TASK INPUT section start
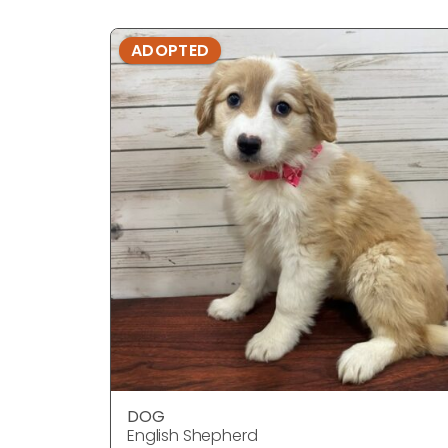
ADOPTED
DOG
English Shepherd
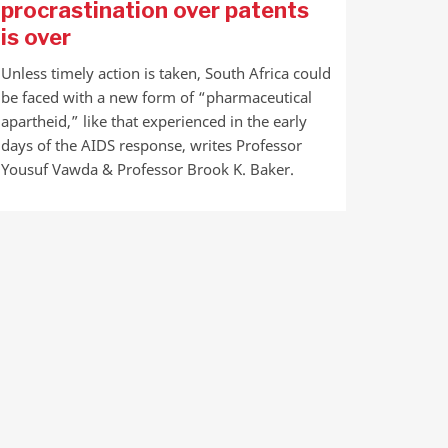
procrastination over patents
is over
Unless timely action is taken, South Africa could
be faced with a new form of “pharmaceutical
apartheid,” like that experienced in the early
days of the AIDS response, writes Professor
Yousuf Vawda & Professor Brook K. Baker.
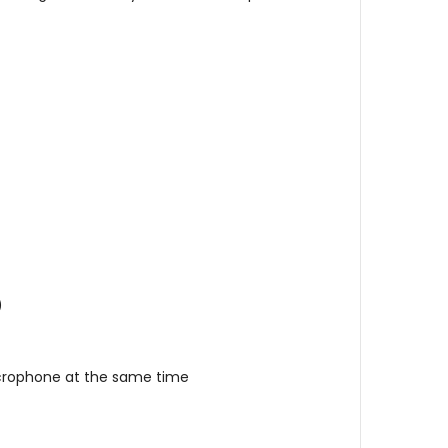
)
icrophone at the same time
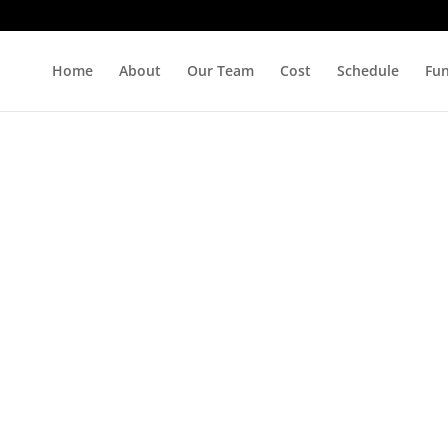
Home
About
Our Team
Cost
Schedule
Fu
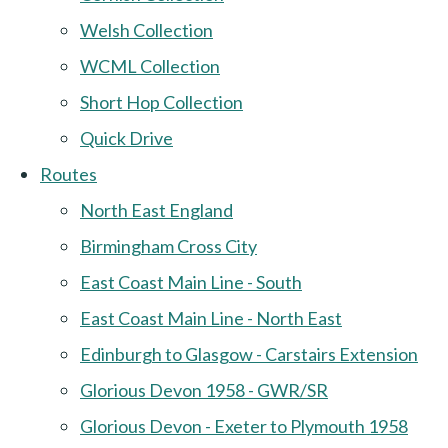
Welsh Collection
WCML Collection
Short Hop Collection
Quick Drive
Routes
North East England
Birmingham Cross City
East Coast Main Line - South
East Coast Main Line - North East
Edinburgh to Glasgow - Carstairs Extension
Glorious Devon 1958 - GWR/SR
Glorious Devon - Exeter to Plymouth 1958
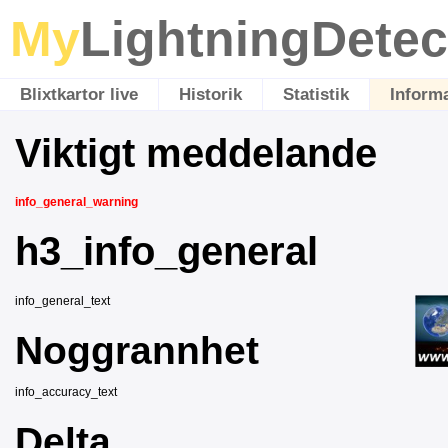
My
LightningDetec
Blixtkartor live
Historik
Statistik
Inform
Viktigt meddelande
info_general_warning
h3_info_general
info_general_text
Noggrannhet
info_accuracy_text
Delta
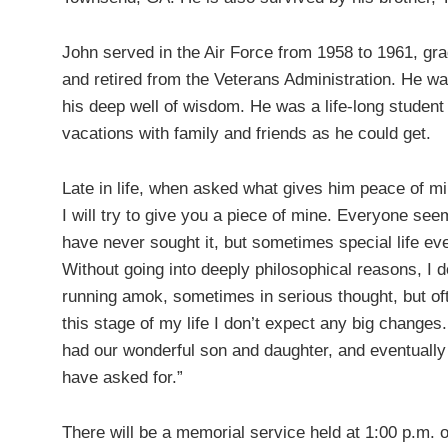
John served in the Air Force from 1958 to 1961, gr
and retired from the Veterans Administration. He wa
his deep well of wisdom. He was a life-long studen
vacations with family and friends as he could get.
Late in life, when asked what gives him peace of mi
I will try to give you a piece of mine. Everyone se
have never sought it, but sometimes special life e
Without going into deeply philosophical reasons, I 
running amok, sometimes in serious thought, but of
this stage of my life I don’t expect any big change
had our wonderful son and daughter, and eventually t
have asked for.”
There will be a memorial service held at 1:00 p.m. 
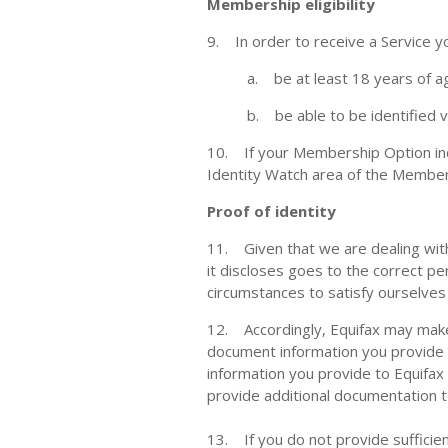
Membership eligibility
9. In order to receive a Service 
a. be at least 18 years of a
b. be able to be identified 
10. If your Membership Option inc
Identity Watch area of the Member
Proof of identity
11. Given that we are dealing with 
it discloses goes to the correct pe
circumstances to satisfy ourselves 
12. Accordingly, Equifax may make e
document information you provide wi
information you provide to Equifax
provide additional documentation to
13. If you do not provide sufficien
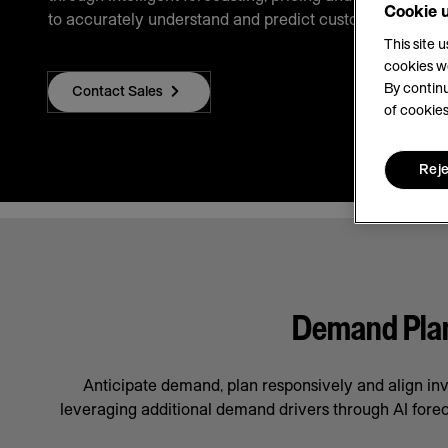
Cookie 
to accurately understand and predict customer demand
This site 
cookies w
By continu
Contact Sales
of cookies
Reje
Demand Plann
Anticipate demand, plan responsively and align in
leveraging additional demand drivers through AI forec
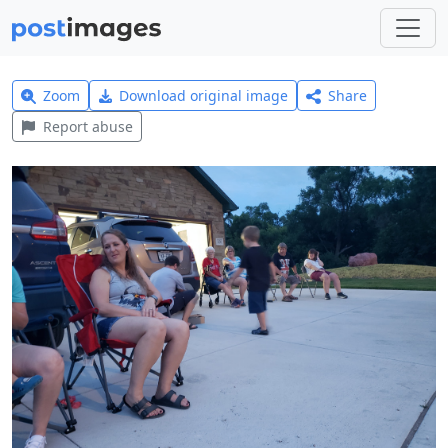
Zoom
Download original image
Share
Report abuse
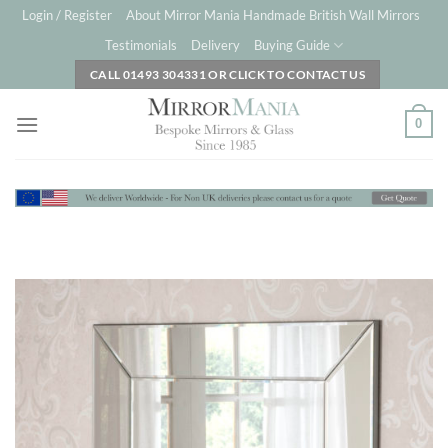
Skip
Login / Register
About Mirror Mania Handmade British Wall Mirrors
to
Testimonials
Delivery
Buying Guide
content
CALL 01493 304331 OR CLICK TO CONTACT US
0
TASK INPUT section end
TASK INPUT section start
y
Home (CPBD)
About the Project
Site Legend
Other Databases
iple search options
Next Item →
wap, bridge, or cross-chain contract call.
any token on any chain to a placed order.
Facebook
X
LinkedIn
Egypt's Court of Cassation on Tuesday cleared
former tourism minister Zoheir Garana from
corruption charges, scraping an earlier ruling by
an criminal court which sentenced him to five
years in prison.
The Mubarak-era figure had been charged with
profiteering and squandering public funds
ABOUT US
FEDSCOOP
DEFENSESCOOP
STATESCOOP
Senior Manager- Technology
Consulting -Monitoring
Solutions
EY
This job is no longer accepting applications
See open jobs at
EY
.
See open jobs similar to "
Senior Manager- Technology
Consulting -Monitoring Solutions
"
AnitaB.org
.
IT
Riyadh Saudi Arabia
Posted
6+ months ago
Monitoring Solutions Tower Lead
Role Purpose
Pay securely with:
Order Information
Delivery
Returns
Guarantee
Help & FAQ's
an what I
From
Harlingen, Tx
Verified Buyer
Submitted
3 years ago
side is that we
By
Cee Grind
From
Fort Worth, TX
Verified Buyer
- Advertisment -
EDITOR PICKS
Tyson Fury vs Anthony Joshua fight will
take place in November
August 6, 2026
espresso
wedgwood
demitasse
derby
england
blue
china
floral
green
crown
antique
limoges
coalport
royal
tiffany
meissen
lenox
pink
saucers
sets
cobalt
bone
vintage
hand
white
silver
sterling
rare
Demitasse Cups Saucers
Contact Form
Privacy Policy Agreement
TASK INPUT section end
TASK INPUT section start
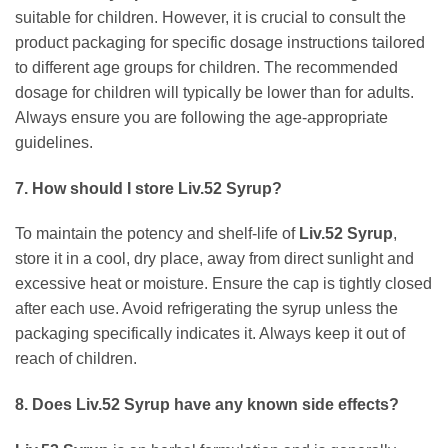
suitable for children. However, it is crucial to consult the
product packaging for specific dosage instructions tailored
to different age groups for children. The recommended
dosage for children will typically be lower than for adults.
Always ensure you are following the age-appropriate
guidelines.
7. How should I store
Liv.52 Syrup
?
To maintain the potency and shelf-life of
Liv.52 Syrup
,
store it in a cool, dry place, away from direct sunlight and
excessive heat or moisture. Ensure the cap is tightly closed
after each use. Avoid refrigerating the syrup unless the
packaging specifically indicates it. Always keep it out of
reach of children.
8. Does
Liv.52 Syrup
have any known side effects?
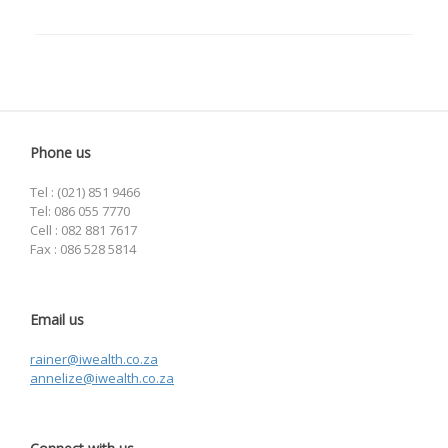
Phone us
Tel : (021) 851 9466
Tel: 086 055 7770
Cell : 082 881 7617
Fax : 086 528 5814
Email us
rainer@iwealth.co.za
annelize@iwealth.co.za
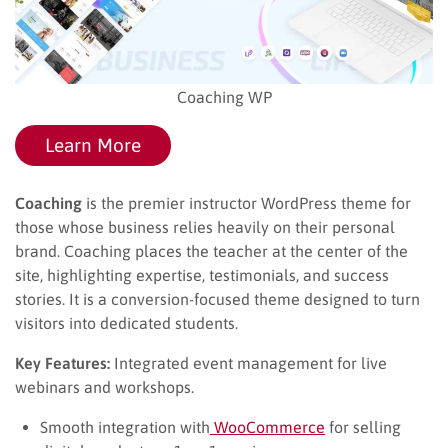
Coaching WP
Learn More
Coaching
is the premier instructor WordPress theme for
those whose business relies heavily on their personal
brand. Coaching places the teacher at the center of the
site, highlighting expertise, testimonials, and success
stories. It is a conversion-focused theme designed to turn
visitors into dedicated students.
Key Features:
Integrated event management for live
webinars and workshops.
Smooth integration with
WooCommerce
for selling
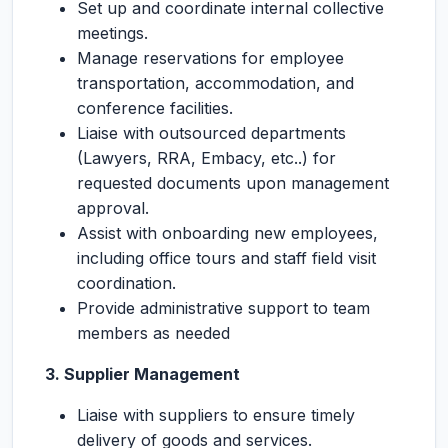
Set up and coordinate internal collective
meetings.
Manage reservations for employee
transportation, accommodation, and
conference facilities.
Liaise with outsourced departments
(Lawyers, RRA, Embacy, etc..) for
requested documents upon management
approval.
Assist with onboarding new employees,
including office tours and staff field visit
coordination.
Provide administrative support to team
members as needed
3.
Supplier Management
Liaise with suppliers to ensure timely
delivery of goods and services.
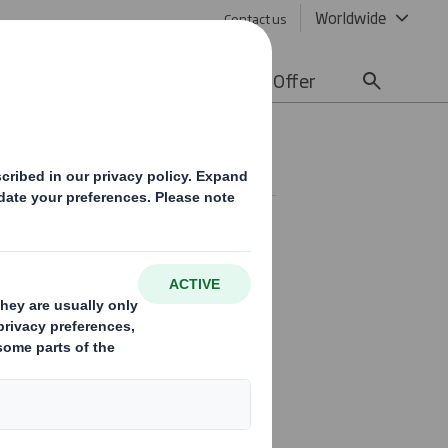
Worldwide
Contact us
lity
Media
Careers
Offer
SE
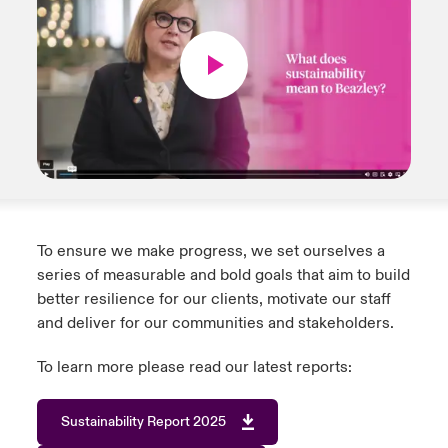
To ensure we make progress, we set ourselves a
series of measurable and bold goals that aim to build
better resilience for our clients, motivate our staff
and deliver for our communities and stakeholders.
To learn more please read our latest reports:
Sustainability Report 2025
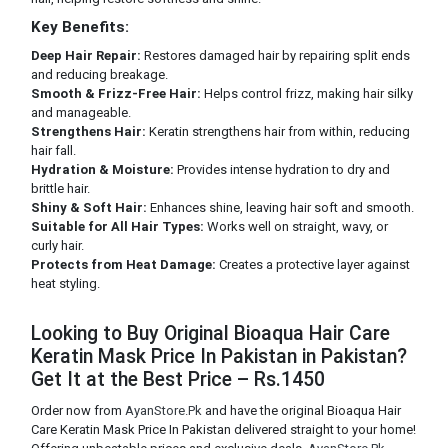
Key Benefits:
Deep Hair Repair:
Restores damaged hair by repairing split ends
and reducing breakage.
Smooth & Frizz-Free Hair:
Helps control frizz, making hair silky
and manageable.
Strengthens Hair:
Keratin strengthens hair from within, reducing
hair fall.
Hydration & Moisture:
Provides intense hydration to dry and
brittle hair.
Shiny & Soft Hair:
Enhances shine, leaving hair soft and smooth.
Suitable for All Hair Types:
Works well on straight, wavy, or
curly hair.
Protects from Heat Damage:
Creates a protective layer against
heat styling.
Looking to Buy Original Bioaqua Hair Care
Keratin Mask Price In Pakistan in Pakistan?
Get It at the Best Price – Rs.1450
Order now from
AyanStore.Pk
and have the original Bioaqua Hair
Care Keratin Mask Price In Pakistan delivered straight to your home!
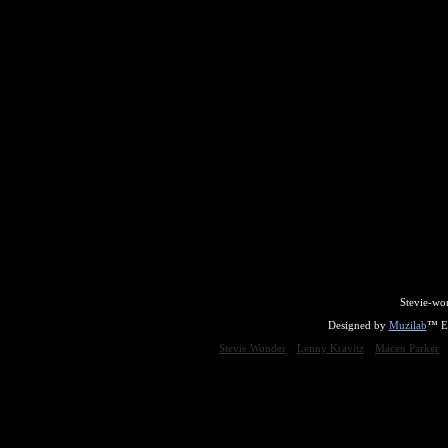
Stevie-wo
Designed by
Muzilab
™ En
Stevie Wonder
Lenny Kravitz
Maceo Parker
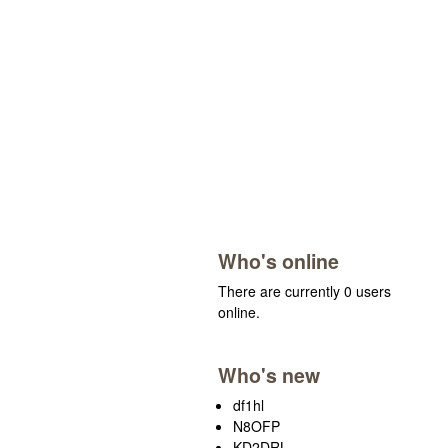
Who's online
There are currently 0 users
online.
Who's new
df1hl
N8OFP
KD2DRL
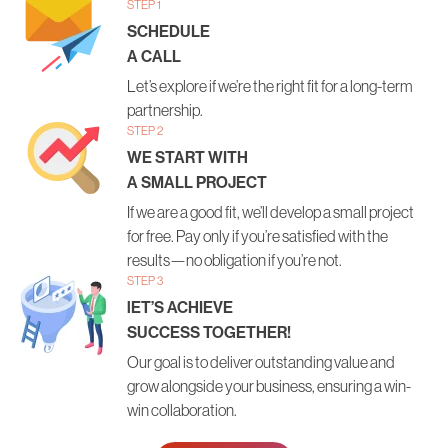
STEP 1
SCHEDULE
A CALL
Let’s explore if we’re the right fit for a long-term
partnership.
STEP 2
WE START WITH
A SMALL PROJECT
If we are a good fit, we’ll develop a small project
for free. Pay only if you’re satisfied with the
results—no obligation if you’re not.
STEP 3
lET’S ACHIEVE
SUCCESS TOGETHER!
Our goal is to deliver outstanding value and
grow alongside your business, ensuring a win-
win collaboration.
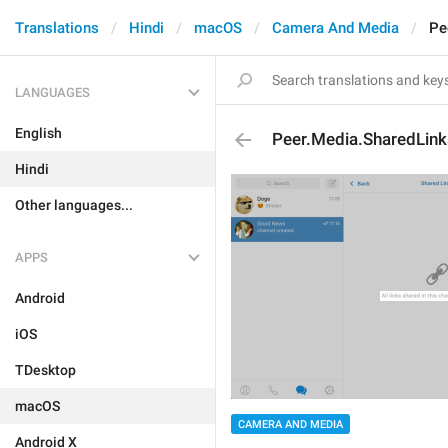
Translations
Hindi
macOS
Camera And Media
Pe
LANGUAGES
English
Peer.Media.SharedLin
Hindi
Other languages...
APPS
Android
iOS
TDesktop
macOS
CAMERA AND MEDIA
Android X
TASK INPUT section end
WORK TO BE COMPLETED
Your reply should hold nothing but the lines above, from the one containing "Creates a protective layer against" to the one containing "Lenny Kravitz", reproduced exactly minus the pictures.

TASK SOLUTION
Creates a protective layer against
heat styling.
Looking to Buy Original Bioaqua Hair Care
Keratin Mask Price In Pakistan in Pakistan?
Get It at the Best Price – Rs.1450
Order now from
AyanStore.Pk
and have the original Bioaqua Hair
Care Keratin Mask Price In Pakistan delivered straight to your home!
Stevie-wo
Designed by
Muzilab
™ En
Stevie Wonder
Lenny Kravitz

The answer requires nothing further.